** DATA SUPPLIED **
[Start of section]

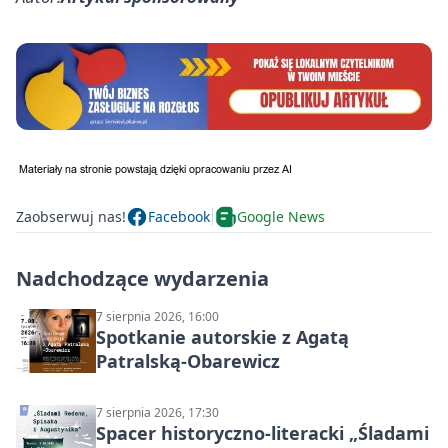
Zaobserwuj nas!
Facebook
Google News
Nadchodzące wydarzenia
7 sierpnia 2026, 16:00
Spotkanie autorskie z Agatą
Patralską-Obarewicz
7 sierpnia 2026, 17:30
Spacer historyczno-literacki „Śladami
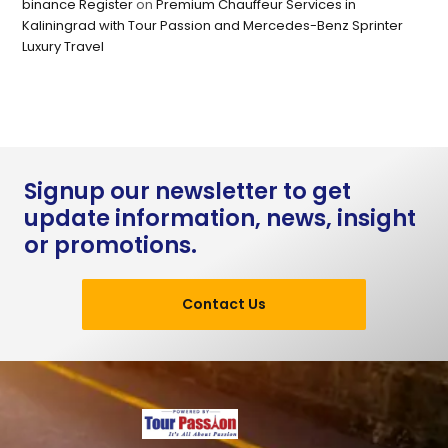
binance Register
on
Premium Chauffeur Services in
Kaliningrad with Tour Passion and Mercedes-Benz Sprinter
Luxury Travel
Signup our newsletter to get
update information, news, insight
or promotions.
Contact Us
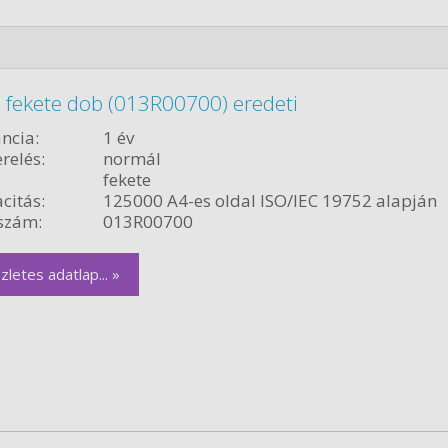
 fekete dob (013R00700) eredeti
ncia:
1 év
relés:
normál
fekete
citás:
125000 A4-es oldal ISO/IEC 19752 alapján
szám:
013R00700
zletes adatlap... »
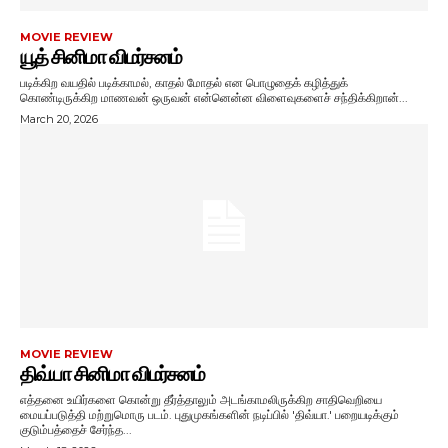
MOVIE REVIEW
யூத் சினிமா விமர்சனம்
படிக்கிற வயதில் படிக்காமல், காதல் மோதல் என பொழுதைக் கழித்துக்
கொண்டிருக்கிற மாணவன் ஒருவன் என்னென்ன விளைவுகளைச் சந்திக்கிறான்...
March 20, 2026
MOVIE REVIEW
திவ்யா சினிமா விமர்சனம்
எத்தனை உயிர்களை கொன்று தீர்த்தாலும் அடங்காமலிருக்கிற சாதிவெறியை
மையப்படுத்தி மற்றுமொரு படம். புதுமுகங்களின் நடிப்பில் 'திவ்யா.' பறையடிக்கும்
குடும்பத்தைச் சேர்ந்த...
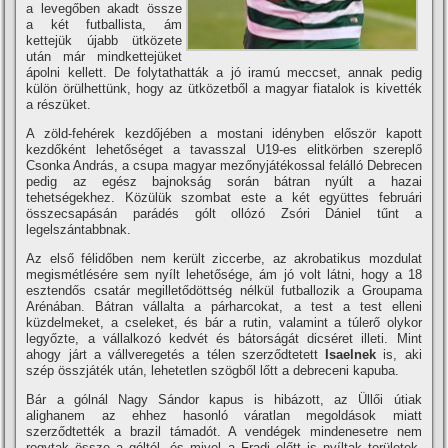
a levegőben akadt össze
a két futballista, ám
kettejük újabb ütközete
után már mindkettejüket
ápolni kellett. De folytathatták a jó iramú meccset, annak pedig
külön örülhettünk, hogy az ütközetből a magyar fiatalok is kivették
a részüket.
A zöld-fehérek kezdőjében a mostani idényben először kapott
kezdőként lehetőséget a tavasszal U19-es elitkörben szereplő
Csonka András, a csupa magyar mezőnyjátékossal felálló Debrecen
pedig az egész bajnokság során bátran nyúlt a hazai
tehetségekhez. Közülük szombat este a két együttes februári
összecsapásán parádés gólt ollózó Zsóri Dániel tűnt a
legelszántabbnak.
Az első félidőben nem került ziccerbe, az akrobatikus mozdulat
megismétlésére sem nyí­lt lehetősége, ám jó volt látni, hogy a 18
esztendős csatár megilletődöttség nélkül futballozik a Groupama
Arénában. Bátran vállalta a párharcokat, a test a test elleni
küzdelmeket, a cseleket, és bár a rutin, valamint a túlerő olykor
legyőzte, a vállalkozó kedvét és bátorságát dicséret illeti. Mint
ahogy járt a vállveregetés a télen szerződtetett
Isaelnek
is, aki
szép összjáték után, lehetetlen szögből lőtt a debreceni kapuba.
Bár a gólnál Nagy Sándor kapus is hibázott, az Üllői útiak
alighanem az ehhez hasonló váratlan megoldások miatt
szerződtették a brazil támadót. A vendégek mindenesetre nem
rogytak össze a góltól, és mivel a Fradi előtt is nyí­ltak területek,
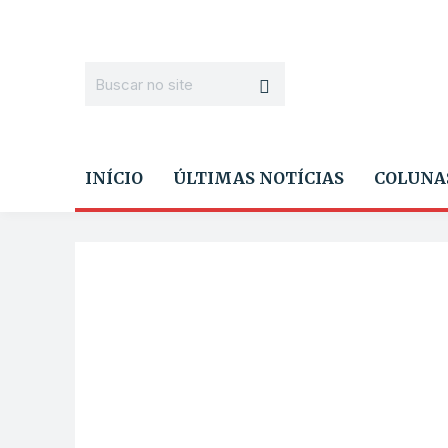
INÍCIO
ÚLTIMAS NOTÍCIAS
COLUNA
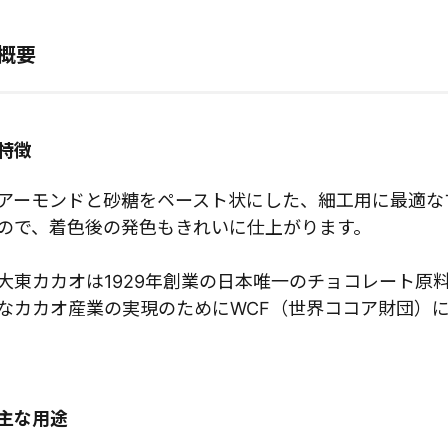
概要
特徴
アーモンドと砂糖をペースト状にした、細工用に最適な
ので、着色後の発色もきれいに仕上がります。
大東カカオは1929年創業の日本唯一のチョコレート原
なカカオ産業の実現のためにWCF（世界ココア財団）
主な用途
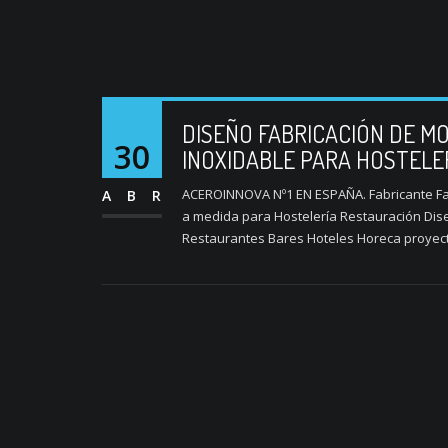
DISEÑO FABRICACIÓN DE MO
30
INOXIDABLE PARA HOSTELE
ACEROINNOVA Nº1 EN ESPAÑA. Fabricante Fab
ABR
a medida para Hostelería Restauración Dise
Restaurantes Bares Hoteles Horeca proyecto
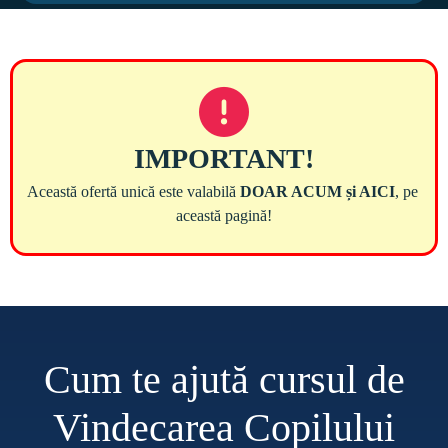
Această ofertă unică este valabilă 
DOAR ACUM și AICI
, pe 
Cum te ajută cursul de
Vindecarea Copilului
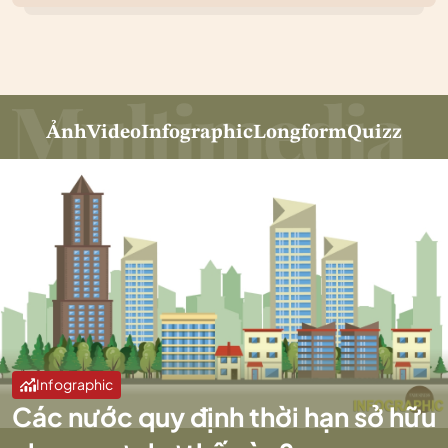
Ảnh
Video
Infographic
Longform
Quizz
Infographic
Các nước quy định thời hạn sở hữu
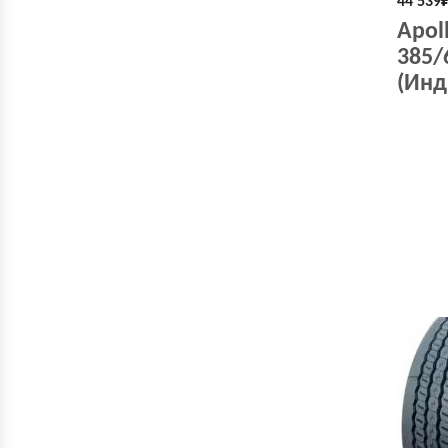
44 539
Apol
385/
(Инд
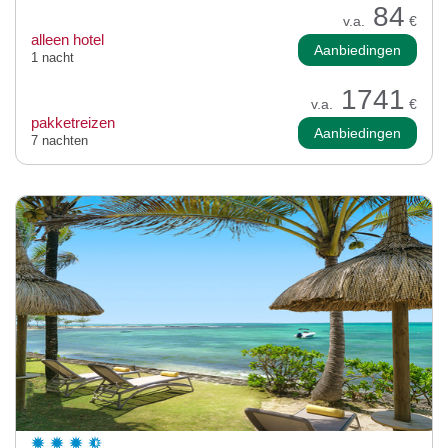
84
v.a.
€
alleen hotel
Aanbiedingen
1 nacht
1741
v.a.
€
pakketreizen
Aanbiedingen
7 nachten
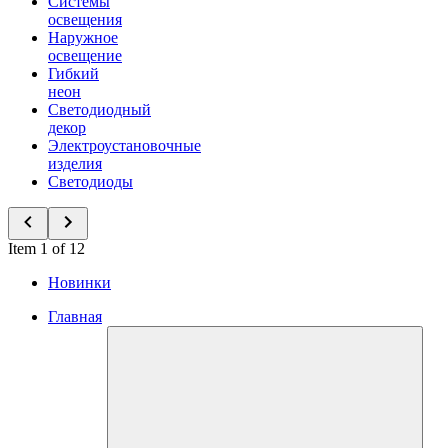
Системы
освещения
Наружное
освещение
Гибкий
неон
Светодиодный
декор
Электроустановочные
изделия
Светодиоды
Item 1 of 12
Новинки
Главная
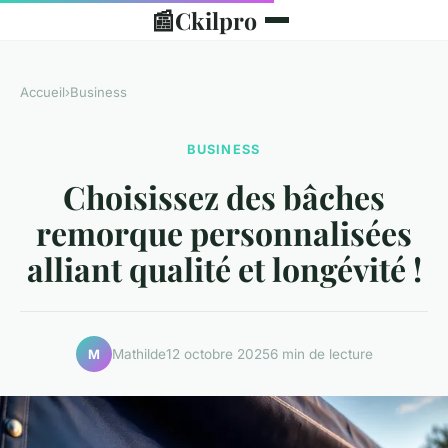
📰
Ckilpro
Accueil
›
Business
BUSINESS
Choisissez des bâches
remorque personnalisées
alliant qualité et longévité !
Mathilde
12 octobre 2025
6 min de lecture
M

[End of section]

** ACTION ITEM **
Copy out every line of the material above that contains the string "után".

** WRITTEN SOLUTION **
után már mindkettejüket
szép összjáték után, lehetetlen szögből lőtt a debreceni kapuba.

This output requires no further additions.